Where "tylko" occurs in a line of the entries below, copy that line.

┄┄┄┄┄┄┄┄┄┄

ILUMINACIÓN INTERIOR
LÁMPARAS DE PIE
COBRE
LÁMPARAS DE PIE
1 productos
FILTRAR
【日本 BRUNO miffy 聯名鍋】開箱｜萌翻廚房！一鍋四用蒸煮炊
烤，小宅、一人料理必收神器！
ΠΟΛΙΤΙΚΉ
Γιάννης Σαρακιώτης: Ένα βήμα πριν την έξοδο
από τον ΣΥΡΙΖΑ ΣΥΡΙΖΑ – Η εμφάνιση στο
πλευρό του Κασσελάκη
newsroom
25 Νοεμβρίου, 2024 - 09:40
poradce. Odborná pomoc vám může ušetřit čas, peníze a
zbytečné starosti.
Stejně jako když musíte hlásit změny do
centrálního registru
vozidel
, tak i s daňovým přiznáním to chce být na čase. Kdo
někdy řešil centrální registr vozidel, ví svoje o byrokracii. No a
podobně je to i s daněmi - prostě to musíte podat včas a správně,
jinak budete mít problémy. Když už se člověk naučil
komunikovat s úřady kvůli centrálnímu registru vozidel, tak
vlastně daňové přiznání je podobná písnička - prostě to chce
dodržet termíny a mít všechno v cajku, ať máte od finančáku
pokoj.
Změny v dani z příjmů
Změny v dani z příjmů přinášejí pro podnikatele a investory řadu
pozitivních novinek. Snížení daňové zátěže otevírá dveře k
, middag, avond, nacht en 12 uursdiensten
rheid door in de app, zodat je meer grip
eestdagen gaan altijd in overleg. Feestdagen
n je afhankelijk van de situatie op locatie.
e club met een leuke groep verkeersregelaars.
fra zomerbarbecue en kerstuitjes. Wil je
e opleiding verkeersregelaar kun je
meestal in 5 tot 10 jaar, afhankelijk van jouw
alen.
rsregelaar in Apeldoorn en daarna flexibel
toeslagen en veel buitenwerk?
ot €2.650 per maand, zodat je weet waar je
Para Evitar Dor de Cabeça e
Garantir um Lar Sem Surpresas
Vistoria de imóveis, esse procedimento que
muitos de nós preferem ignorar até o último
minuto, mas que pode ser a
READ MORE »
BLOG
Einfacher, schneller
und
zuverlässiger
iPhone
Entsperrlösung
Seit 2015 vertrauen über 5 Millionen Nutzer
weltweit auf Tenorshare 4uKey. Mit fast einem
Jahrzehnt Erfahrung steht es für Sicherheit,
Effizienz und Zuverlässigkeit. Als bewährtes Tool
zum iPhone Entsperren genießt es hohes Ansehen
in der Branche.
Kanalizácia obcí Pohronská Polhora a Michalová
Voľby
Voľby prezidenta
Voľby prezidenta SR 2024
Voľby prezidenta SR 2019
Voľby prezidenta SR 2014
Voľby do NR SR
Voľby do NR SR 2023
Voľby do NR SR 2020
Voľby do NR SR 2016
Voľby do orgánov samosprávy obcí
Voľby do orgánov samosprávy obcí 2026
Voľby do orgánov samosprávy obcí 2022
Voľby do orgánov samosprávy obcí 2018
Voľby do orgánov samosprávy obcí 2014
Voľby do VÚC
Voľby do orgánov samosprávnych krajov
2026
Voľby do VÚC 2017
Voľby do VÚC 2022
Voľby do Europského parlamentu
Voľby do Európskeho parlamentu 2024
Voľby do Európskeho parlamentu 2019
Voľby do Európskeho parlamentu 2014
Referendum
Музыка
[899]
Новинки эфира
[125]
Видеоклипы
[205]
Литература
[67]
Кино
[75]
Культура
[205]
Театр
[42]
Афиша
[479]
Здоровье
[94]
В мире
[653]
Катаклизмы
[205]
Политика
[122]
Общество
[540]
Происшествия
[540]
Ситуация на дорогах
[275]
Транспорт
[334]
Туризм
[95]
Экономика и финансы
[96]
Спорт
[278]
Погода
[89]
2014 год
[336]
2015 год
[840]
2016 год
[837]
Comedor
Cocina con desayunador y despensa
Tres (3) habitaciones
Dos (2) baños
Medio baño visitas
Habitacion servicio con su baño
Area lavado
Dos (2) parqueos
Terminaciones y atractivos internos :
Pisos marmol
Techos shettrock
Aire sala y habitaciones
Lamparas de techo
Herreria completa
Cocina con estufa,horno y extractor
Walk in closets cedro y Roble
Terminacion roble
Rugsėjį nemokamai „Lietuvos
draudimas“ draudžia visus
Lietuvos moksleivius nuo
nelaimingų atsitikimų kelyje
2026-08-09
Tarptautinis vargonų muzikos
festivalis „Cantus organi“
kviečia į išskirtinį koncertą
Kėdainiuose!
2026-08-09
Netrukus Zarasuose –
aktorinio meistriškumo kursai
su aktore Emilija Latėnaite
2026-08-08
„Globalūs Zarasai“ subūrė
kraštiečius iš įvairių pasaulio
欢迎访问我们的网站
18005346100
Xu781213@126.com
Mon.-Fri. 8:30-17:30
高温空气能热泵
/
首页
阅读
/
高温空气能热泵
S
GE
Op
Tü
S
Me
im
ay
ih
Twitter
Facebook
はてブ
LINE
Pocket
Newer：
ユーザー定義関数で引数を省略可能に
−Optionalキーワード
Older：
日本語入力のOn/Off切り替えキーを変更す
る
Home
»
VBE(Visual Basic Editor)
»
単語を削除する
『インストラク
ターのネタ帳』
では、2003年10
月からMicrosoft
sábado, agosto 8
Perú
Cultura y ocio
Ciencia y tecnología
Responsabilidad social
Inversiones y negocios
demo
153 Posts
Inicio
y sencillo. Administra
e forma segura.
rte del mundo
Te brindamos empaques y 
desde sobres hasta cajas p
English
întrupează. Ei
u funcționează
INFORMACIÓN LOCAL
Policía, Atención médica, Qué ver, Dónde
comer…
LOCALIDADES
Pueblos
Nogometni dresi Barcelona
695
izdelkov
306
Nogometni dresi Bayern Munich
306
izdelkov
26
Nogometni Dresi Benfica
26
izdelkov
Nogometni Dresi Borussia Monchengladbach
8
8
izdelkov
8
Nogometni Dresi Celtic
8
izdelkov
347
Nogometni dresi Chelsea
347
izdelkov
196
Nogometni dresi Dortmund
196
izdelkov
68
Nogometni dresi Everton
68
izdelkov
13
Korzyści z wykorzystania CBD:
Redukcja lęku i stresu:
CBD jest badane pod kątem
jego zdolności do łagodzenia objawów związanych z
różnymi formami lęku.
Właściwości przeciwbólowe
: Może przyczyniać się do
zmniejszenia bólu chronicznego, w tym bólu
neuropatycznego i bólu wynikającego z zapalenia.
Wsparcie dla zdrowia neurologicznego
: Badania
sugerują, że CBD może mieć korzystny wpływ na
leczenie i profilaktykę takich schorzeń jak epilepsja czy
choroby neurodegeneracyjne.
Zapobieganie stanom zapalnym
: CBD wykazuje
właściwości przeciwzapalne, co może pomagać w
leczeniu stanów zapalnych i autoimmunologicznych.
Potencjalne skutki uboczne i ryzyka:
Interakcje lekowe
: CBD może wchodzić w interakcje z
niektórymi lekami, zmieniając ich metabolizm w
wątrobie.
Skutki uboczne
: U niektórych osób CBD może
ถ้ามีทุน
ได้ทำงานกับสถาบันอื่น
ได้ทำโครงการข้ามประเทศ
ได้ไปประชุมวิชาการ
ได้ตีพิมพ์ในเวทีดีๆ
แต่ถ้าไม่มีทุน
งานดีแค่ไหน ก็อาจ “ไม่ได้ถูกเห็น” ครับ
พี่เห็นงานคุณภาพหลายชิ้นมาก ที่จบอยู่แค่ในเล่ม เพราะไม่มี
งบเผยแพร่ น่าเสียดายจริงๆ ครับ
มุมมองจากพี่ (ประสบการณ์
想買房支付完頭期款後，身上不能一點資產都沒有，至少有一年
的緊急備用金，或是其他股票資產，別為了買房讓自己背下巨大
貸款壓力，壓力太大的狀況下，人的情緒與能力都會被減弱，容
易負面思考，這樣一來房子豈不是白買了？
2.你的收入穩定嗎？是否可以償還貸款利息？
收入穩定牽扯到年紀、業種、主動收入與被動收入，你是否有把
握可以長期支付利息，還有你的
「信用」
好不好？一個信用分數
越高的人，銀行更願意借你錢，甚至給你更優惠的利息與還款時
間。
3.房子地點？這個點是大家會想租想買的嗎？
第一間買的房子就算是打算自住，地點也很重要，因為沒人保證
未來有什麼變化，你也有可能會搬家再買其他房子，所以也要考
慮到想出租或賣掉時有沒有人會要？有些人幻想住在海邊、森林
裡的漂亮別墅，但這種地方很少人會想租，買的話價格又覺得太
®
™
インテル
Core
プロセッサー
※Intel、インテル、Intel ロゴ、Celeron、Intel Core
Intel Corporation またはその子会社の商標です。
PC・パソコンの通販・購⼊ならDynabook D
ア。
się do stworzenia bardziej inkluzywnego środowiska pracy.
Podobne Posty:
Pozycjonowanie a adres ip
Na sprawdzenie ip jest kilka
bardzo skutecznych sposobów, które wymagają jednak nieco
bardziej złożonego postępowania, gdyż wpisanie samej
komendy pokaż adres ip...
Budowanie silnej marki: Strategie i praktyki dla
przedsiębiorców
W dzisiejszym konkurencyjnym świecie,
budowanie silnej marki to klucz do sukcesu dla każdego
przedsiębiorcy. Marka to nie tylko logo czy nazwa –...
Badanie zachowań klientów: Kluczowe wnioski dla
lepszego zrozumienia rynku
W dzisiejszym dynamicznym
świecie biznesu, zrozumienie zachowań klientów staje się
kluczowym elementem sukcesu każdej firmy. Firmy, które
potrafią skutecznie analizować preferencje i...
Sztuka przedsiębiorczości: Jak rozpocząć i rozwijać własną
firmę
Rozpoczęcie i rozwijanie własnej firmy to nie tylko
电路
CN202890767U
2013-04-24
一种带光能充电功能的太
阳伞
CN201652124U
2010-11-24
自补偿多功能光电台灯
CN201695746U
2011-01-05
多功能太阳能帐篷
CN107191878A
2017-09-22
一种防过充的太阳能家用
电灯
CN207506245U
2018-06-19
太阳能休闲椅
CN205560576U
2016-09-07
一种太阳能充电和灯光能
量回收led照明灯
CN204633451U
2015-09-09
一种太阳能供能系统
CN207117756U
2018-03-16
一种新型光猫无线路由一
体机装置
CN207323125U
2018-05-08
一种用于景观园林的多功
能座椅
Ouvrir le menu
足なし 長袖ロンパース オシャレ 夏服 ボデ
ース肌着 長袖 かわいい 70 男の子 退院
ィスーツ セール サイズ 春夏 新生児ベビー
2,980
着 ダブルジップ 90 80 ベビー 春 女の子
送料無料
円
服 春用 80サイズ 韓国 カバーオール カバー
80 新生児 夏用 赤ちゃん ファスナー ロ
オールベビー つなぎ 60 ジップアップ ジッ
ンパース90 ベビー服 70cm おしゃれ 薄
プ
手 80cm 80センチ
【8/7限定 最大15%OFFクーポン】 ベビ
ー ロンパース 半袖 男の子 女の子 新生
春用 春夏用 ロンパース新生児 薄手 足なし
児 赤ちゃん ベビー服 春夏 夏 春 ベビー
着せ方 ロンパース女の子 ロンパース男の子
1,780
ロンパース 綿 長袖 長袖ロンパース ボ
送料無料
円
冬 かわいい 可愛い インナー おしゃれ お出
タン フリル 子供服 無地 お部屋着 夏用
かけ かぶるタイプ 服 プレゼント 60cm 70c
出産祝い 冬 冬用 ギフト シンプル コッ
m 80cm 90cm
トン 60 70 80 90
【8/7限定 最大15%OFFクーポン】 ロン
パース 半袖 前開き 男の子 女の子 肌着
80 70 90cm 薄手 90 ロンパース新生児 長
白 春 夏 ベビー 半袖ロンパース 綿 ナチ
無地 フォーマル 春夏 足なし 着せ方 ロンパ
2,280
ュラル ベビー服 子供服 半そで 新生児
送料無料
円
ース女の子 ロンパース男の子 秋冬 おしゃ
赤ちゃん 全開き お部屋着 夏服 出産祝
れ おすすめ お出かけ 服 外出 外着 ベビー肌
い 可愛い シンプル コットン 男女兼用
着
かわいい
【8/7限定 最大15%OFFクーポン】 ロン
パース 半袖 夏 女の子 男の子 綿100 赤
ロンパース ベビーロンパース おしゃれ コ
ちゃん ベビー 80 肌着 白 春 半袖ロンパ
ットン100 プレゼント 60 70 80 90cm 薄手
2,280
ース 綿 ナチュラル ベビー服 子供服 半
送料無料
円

┄┄┄┄┄┄┄┄┄┄

* _Written reply_
przedsiębiorcy. Marka to nie tylko logo czy nazwa –...
Rozpoczęcie i rozwijanie własnej firmy to nie tylko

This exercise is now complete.